Task 28 — Subtle: cgo + LockOSThread without unlock¶
Goal. Observe M creation pressure.
Steps.
- Spawn 1000 goroutines that each
runtime.LockOSThread(), do work, return without unlock. - Observe
runtime.NumGoroutine()and OS thread count (/proc/<pid>/status). - Note threads being destroyed.
- Apply
defer runtime.UnlockOSThread(); observe reuse.
Task 29 — Build a "pitfall finder" linter¶
Goal. Write a small program that scans Go source for these pitfalls.
Steps.
- Use
go/parserandgo/astto parse a directory of.gofiles. - Find every
*ast.GoStmt(go statement). - For each, check whether its function literal references a loop variable from the enclosing
*ast.ForStmt. - Print warnings.
This is an intermediate-difficulty AST exercise. The goal is to internalise that pitfalls have syntactic shapes tools can find.
Task 30 — Capstone: stress-test your own code¶
Goal.
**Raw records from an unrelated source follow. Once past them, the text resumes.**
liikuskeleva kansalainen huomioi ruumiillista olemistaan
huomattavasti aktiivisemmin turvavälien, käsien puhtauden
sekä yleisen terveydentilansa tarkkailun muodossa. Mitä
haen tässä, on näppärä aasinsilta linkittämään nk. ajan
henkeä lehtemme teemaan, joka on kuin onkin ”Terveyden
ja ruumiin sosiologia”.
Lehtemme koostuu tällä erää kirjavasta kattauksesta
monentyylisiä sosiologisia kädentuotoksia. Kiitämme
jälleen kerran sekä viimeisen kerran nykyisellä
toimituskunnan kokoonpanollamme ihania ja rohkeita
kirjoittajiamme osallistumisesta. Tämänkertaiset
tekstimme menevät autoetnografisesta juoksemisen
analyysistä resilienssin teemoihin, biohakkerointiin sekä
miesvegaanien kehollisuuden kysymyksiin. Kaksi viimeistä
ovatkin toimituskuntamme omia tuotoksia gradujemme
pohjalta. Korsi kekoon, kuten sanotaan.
Find your own pitfalls.
Steps.
- Pick a service you have written or one in your codebase.
- Add
goleakto its tests. - Run all tests with
-race -count=10. - Fix everything that fails.
- Add the metrics from Task 24.
- Document one pitfall you fixed and why.
Tooling cheat sheet¶
# Race detector
go test -race ./...
# Vet (catches some)
go vet ./...
# Goroutine count
curl http://localhost:6060/debug/pprof/goroutine?debug=2
# Continuous heap profile
go tool pprof -seconds=30 http://localhost:6060/debug/pprof/heap
# Trace
import "runtime/trace"
trace.Start(f); defer trace.Stop()
# then: go tool trace trace.out
# Scheduler debug
GODEBUG=schedtrace=1000,scheddetail=1 ./your-binary
# GC debug
GODEBUG=gctrace=1 ./your-binary
Wrap-up¶
Pitfall reproduction is the fastest path to recognition. Tasks 1–10 give you the "shape muscle memory" — you have seen the bug, you know its symptom, you have applied the fix. Tasks 11–20 add real-world context. Tasks 21–30 push into observability, design, and tooling — the senior skills.
After completing this file, the pitfalls in find-bug.md should feel familiar. The bugs there are dressed up; the shapes are the same.